» **What to work on**:
Please give the data again in full, precisely as it is written.
━━━━━━━━
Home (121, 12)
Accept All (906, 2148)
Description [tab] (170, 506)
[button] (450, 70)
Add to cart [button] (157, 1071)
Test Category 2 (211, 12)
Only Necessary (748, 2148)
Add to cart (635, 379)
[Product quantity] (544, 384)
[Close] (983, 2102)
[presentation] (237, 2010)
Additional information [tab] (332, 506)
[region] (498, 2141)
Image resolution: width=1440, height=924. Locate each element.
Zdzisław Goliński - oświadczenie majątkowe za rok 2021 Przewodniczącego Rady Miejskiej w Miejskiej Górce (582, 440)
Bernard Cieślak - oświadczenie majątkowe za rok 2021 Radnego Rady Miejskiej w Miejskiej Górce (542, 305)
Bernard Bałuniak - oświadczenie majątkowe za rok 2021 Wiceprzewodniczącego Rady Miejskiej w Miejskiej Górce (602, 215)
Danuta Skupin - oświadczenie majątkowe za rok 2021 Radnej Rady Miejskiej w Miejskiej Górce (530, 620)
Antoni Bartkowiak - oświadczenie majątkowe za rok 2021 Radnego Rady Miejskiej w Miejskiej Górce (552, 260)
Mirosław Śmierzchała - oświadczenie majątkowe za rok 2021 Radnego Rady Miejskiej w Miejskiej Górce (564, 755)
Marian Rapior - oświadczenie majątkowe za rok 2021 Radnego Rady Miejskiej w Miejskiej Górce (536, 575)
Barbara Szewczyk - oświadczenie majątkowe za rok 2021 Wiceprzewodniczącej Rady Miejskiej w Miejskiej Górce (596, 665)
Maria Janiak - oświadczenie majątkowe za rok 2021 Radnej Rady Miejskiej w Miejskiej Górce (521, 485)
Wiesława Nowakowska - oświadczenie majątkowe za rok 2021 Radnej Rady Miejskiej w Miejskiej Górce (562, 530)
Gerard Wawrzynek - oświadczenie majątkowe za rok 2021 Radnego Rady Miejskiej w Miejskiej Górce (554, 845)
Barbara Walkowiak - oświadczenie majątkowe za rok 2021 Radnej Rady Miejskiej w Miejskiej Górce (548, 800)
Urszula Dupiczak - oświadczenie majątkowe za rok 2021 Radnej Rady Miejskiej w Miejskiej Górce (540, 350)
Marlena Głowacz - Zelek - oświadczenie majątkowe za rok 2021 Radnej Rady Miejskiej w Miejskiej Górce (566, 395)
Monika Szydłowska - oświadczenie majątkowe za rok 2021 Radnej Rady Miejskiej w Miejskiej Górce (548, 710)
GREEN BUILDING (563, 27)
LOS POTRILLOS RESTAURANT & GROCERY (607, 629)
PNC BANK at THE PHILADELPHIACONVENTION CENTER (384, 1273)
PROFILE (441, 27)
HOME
━━━━━━━━
» **Expected answer**:
Home (121, 12)
Accept All (906, 2148)
Description [tab] (170, 506)
[button] (450, 70)
Add to cart [button] (157, 1071)
Test Category 2 (211, 12)
Only Necessary (748, 2148)
Add to cart (635, 379)
[Product quantity] (544, 384)
[Close] (983, 2102)
[presentation] (237, 2010)
Additional information [tab] (332, 506)
[region] (498, 2141)
Image resolution: width=1440, height=924. Locate each element.
Zdzisław Goliński - oświadczenie majątkowe za rok 2021 Przewodniczącego Rady Miejskiej w Miejskiej Górce (582, 440)
Bernard Cieślak - oświadczenie majątkowe za rok 2021 Radnego Rady Miejskiej w Miejskiej Górce (542, 305)
Bernard Bałuniak - oświadczenie majątkowe za rok 2021 Wiceprzewodniczącego Rady Miejskiej w Miejskiej Górce (602, 215)
Danuta Skupin - oświadczenie majątkowe za rok 2021 Radnej Rady Miejskiej w Miejskiej Górce (530, 620)
Antoni Bartkowiak - oświadczenie majątkowe za rok 2021 Radnego Rady Miejskiej w Miejskiej Górce (552, 260)
Mirosław Śmierzchała - oświadczenie majątkowe za rok 2021 Radnego Rady Miejskiej w Miejskiej Górce (564, 755)
Marian Rapior - oświadczenie majątkowe za rok 2021 Radnego Rady Miejskiej w Miejskiej Górce (536, 575)
Barbara Szewczyk - oświadczenie majątkowe za rok 2021 Wiceprzewodniczącej Rady Miejskiej w Miejskiej Górce (596, 665)
Maria Janiak - oświadczenie majątkowe za rok 2021 Radnej Rady Miejskiej w Miejskiej Górce (521, 485)
Wiesława Nowakowska - oświadczenie majątkowe za rok 2021 Radnej Rady Miejskiej w Miejskiej Górce (562, 530)
Gerard Wawrzynek - oświadczenie majątkowe za rok 2021 Radnego Rady Miejskiej w Miejskiej Górce (554, 845)
Barbara Walkowiak - oświadczenie majątkowe za rok 2021 Radnej Rady Miejskiej w Miejskiej Górce (548, 800)
Urszula Dupiczak - oświadczenie majątkowe za rok 2021 Radnej Rady Miejskiej w Miejskiej Górce (540, 350)
Marlena Głowacz - Zelek - oświadczenie majątkowe za rok 2021 Radnej Rady Miejskiej w Miejskiej Górce (566, 395)
Monika Szydłowska - oświadczenie majątkowe za rok 2021 Radnej Rady Miejskiej w Miejskiej Górce (548, 710)
GREEN BUILDING (563, 27)
LOS POTRILLOS RESTAURANT & GROCERY (607, 629)
PNC BANK at THE PHILADELPHIACONVENTION CENTER (384, 1273)
PROFILE (441, 27)
HOME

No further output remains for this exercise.